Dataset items
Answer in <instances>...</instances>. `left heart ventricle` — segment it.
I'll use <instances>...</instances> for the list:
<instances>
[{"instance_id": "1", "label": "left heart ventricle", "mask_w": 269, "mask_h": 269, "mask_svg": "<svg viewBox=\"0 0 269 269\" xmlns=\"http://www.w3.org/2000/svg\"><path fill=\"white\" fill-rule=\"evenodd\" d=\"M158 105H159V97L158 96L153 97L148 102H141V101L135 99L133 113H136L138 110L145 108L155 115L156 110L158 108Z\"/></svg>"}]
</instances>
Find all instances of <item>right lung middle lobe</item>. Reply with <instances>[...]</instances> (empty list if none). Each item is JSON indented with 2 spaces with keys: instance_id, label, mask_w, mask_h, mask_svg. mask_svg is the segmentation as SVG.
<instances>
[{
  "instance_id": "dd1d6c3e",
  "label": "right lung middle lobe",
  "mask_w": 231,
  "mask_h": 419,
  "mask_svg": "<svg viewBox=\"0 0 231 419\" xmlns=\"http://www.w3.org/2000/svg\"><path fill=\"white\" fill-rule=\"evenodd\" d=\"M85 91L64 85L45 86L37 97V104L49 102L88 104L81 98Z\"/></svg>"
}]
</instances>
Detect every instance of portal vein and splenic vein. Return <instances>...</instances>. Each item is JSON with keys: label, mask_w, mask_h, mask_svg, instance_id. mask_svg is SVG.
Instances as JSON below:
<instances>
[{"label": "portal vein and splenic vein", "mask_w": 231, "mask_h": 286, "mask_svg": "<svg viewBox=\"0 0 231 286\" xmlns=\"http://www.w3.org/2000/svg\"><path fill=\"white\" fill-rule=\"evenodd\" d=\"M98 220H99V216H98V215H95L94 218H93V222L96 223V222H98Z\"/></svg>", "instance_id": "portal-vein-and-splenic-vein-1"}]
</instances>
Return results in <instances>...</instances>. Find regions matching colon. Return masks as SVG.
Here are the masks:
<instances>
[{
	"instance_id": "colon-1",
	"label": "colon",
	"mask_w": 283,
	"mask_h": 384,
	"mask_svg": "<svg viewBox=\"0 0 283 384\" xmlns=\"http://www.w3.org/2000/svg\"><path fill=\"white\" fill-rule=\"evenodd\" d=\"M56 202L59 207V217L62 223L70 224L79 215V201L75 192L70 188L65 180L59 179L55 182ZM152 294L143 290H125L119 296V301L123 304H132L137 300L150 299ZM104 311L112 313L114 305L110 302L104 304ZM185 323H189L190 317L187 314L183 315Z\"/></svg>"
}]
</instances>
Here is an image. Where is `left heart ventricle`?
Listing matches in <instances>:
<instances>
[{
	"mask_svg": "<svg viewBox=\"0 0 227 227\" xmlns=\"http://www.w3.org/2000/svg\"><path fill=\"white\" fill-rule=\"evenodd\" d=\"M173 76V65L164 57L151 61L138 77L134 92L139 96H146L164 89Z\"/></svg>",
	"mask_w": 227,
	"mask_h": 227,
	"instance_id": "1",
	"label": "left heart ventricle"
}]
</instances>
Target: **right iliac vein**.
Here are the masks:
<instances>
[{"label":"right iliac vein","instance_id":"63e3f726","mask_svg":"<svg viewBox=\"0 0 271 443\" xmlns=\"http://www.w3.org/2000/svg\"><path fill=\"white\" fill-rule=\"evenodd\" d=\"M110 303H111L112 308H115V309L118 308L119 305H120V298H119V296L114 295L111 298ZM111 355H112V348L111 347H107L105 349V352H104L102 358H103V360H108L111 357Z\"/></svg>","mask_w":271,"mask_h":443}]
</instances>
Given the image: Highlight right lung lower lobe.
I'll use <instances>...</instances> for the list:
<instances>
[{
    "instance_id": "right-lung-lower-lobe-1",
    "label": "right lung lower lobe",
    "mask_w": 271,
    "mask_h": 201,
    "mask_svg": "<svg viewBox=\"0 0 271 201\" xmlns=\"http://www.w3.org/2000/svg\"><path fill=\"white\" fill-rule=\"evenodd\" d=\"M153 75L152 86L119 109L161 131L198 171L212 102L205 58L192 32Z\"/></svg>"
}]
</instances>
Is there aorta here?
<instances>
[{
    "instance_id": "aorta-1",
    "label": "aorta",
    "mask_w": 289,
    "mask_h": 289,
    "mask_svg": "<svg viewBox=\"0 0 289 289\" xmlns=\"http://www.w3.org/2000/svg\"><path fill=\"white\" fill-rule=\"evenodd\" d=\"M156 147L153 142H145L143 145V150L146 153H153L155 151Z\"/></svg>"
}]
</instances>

WHAT THE TASK REQUIRES = From the records above, extract each line exactly as shown.

ANSWER FOR THIS EXERCISE =
Answer in <instances>...</instances>. `left heart ventricle` — segment it.
I'll use <instances>...</instances> for the list:
<instances>
[{"instance_id": "1", "label": "left heart ventricle", "mask_w": 269, "mask_h": 269, "mask_svg": "<svg viewBox=\"0 0 269 269\" xmlns=\"http://www.w3.org/2000/svg\"><path fill=\"white\" fill-rule=\"evenodd\" d=\"M158 105H159V97L158 96L153 97L148 102H141V101L135 99L133 113H136L138 110L145 108L155 115L156 110L158 108Z\"/></svg>"}]
</instances>
Find all instances of <item>right lung middle lobe</item>. Reply with <instances>[...]</instances> (empty list if none). Each item is JSON indented with 2 spaces with keys: instance_id, label, mask_w, mask_h, mask_svg. mask_svg is the segmentation as SVG.
<instances>
[{
  "instance_id": "dd1d6c3e",
  "label": "right lung middle lobe",
  "mask_w": 231,
  "mask_h": 419,
  "mask_svg": "<svg viewBox=\"0 0 231 419\" xmlns=\"http://www.w3.org/2000/svg\"><path fill=\"white\" fill-rule=\"evenodd\" d=\"M85 91L64 85L45 86L37 97V104L49 102L88 104L81 98Z\"/></svg>"
}]
</instances>
Detect every instance of portal vein and splenic vein. Return <instances>...</instances>. Each item is JSON with keys: label, mask_w, mask_h, mask_svg, instance_id. mask_svg is SVG.
Instances as JSON below:
<instances>
[{"label": "portal vein and splenic vein", "mask_w": 231, "mask_h": 286, "mask_svg": "<svg viewBox=\"0 0 231 286\" xmlns=\"http://www.w3.org/2000/svg\"><path fill=\"white\" fill-rule=\"evenodd\" d=\"M98 220H99V216H98V215H95L94 218H93V222L96 223V222H98Z\"/></svg>", "instance_id": "portal-vein-and-splenic-vein-1"}]
</instances>
Return results in <instances>...</instances>. Find regions matching colon. Return masks as SVG.
Here are the masks:
<instances>
[{
	"instance_id": "colon-1",
	"label": "colon",
	"mask_w": 283,
	"mask_h": 384,
	"mask_svg": "<svg viewBox=\"0 0 283 384\" xmlns=\"http://www.w3.org/2000/svg\"><path fill=\"white\" fill-rule=\"evenodd\" d=\"M56 202L59 207V217L62 223L70 224L79 215V201L75 192L70 188L65 180L59 179L55 182ZM152 294L143 290H125L119 296V301L123 304H132L137 300L150 299ZM104 311L112 313L114 305L110 302L104 304ZM185 323H189L190 317L187 314L183 315Z\"/></svg>"
}]
</instances>
Here is an image. Where is `left heart ventricle`?
Listing matches in <instances>:
<instances>
[{
	"mask_svg": "<svg viewBox=\"0 0 227 227\" xmlns=\"http://www.w3.org/2000/svg\"><path fill=\"white\" fill-rule=\"evenodd\" d=\"M173 76V65L164 57L151 61L138 77L134 92L139 96H146L164 89Z\"/></svg>",
	"mask_w": 227,
	"mask_h": 227,
	"instance_id": "1",
	"label": "left heart ventricle"
}]
</instances>
Target: **right iliac vein**.
Here are the masks:
<instances>
[{"label":"right iliac vein","instance_id":"63e3f726","mask_svg":"<svg viewBox=\"0 0 271 443\" xmlns=\"http://www.w3.org/2000/svg\"><path fill=\"white\" fill-rule=\"evenodd\" d=\"M110 303H111L112 308H115V309L118 308L119 305H120V298H119V296L114 295L111 298ZM111 355H112V348L111 347H107L105 349V352H104L102 358H103V360H108L111 357Z\"/></svg>","mask_w":271,"mask_h":443}]
</instances>
Given the image: Highlight right lung lower lobe.
I'll use <instances>...</instances> for the list:
<instances>
[{
    "instance_id": "right-lung-lower-lobe-1",
    "label": "right lung lower lobe",
    "mask_w": 271,
    "mask_h": 201,
    "mask_svg": "<svg viewBox=\"0 0 271 201\" xmlns=\"http://www.w3.org/2000/svg\"><path fill=\"white\" fill-rule=\"evenodd\" d=\"M153 75L152 86L119 109L161 131L198 171L212 102L205 58L192 32Z\"/></svg>"
}]
</instances>
Is there aorta here?
<instances>
[{
    "instance_id": "aorta-1",
    "label": "aorta",
    "mask_w": 289,
    "mask_h": 289,
    "mask_svg": "<svg viewBox=\"0 0 289 289\" xmlns=\"http://www.w3.org/2000/svg\"><path fill=\"white\" fill-rule=\"evenodd\" d=\"M156 147L153 142H145L143 145V150L146 153H153L155 151Z\"/></svg>"
}]
</instances>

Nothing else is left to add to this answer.